Tomorrow is the start date for the tenancy on second allotment. Tonight, when OH comes home from work, we’ll have a “sub-committee” meeting to discuss the plots – plans, projects, etc., get ourselves more organised with some sort of calendar for liming/manuring/top dressing and foliar feeding…..

Tomorrow is also the first day of March, and perhaps time to sow more seeds (though maybe not with all the seeds that “say” start sowing from March..).

Tomorrow also is the first anniversary of a friend’s death. She was an allotmenteer, participating in various allotment gardening fora imparting knowledge, advice and tips. I feel lucky to have met such a special, kind lady. I shall be thinking of her.


gooseberry leaf burst

The one gooseberry bush has decided to open its leaf buds. One of the currant bushes has also started to come into leaf.
Gooseberry leaf burst

I have not seen this feline before. It has ever-so-soft fur and was bouncing all over the garden. Silly thing, tried to eat the end of a gooseberry branch!

Yay, leeks


On Sunday, harvested the leeks, some albeit the size of spring onions, but all were very tasty.

Tomatoes have germinated, not all though. Will be doing some repeat sowings this week of the chillis that didn’t germinate, plus starting off more herbs and things. March is just round the corner; it is all very exciting.

Light therapy & recycling

I was reading yesterday’s Weekend section in the Daily Telegraph and came across a brief interview with Gordon Ramsey. One question asked was, “What, in human history, do you wish had never been invented?” His reply was, “Okra. That strange slimy enzyme it releases when you slice is something out of a horror movie….” I like horror movies!

Elsewhere in Saturday’s Telegraph was an article in the magazine about what happens to a mobile phone when it goes for recycling, and also briefly about the manufacture. Components that make up the mobile phone are made up from metals and other things, many of which in their raw state are toxic… The phone casing protects us from those nasty things, though the casing is mainly plastics but contains small amounts of phthalates (high levels perhaps damage hormonal systems). Other metals used in phones are copper, magnesium, tin, gold, arsenic, chromium, beryllium, cobalt, lithium, silver, tantalum.. Coltan, which is a mineral containing tantalum and niobium (also known as columbium), is important in the manufacture of mobile phones. The article says that a few years ago, there were reports of coltan being mined in inhumane conditions (area was in a civil war) & child labour?. With the boom in electronics requiring tantalum (such as gaming consoles and even more mobile phones…), the price of coltan rose and the rebel leaders used it to raise cash for arms. As for recycling, components may be sent to China and perhaps not in “safe” conditions… Some of the phones collected for recycling end up being dumped (“it’s cheaper”), though most get reused. The author found an agent sending phones to Africa and was able to follow the phone through to the new owner.  The article in the magazine is an edited extract from a book, Confessions of an Eco Sinner. Might add that book to my reading list.

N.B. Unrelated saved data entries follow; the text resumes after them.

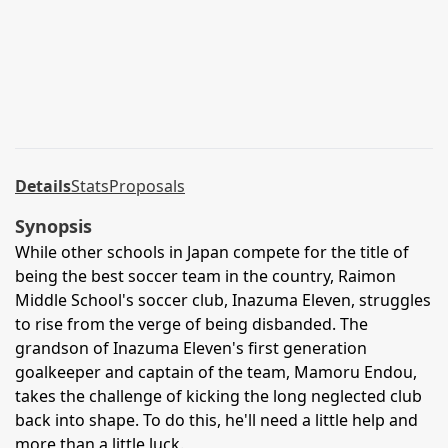
Details
Stats
Proposals
Synopsis
While other schools in Japan compete for the title of
being the best soccer team in the country, Raimon
Middle School's soccer club, Inazuma Eleven, struggles
to rise from the verge of being disbanded. The
grandson of Inazuma Eleven's first generation
goalkeeper and captain of the team, Mamoru Endou,
takes the challenge of kicking the long neglected club
back into shape. To do this, he'll need a little help and
more than a little luck.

Again on the recycling theme, I came across Stonehead’s blog via a messageboard. He did a trip to the recycling point only to find out that a lot of the things he had brought for recycling were going to go to landfill, including AA and AAA batteries. Makes you wonder about this recycling malarky – paper being shipped to China for recycling… Re-use is certainly a better option. Perhaps schools and clubs want yogurt pots, cardboard and the like for craft projects.. I need to make more labels from drinks cans. Newspaper – well, perhaps I’ll even get round to making those seed mats that I mentioned a few years ago in A4A!

Wind, smoke and fire

The weather turned, becoming wet and windy. We had put a cloche thing over one of the beds but omitted to tie it down. I was just getting ready to go down there when the doorbell rang. It was the fire service come to install two new smoke alarms free of charge in the house, one downstairs and one upstairs. Then, I had some fire safety advice – shut the doors at night, get rid of the polystyrene ceiling tiles, what do to if you smell gas…. He said that we should get smoke alarms for each bedroom, plus carbon monoxide detectors for rooms with the gas fires in. Anyway, by the time he had left, there was not enough time to go to the plot as I had to collect my son from school.

Hope the cloche is still there. Probably go down over the weekend.